Repeat every entry exactly. Do not include the pictures.

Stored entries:
.....

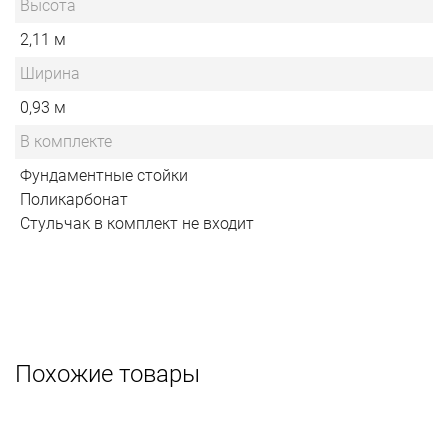
Высота
2,11 м
Ширина
0,93 м
В комплекте
Фундаментные стойки
Поликарбонат
Стульчак в комплект не входит
Похожие товары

.....

Output of the exercise
Высота
2,11 м
Ширина
0,93 м
В комплекте
Фундаментные стойки
Поликарбонат
Стульчак в комплект не входит
Похожие товары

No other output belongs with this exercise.